Your assignment | Below are the records; count how many of their lines carry "Баба" and give only the number.

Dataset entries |

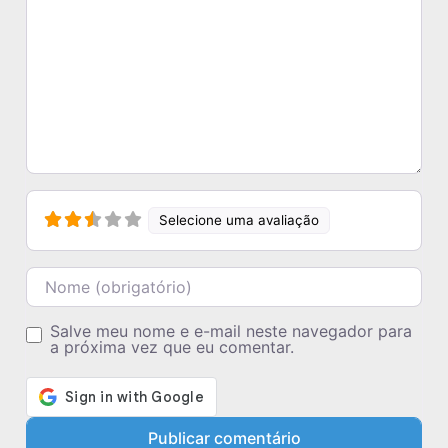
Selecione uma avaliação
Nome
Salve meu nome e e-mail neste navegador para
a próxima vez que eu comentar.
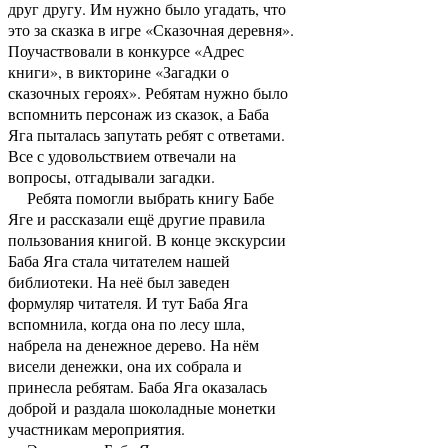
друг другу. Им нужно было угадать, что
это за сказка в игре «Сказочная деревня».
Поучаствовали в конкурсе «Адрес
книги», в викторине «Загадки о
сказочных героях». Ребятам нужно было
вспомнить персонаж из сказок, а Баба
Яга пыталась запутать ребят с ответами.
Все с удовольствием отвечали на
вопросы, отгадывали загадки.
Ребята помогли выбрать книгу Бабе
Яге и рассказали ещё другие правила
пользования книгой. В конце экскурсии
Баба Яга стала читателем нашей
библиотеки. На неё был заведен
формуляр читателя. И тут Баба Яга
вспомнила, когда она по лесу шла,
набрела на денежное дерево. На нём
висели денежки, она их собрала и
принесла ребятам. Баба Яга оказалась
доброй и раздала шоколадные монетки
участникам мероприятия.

Reply | 4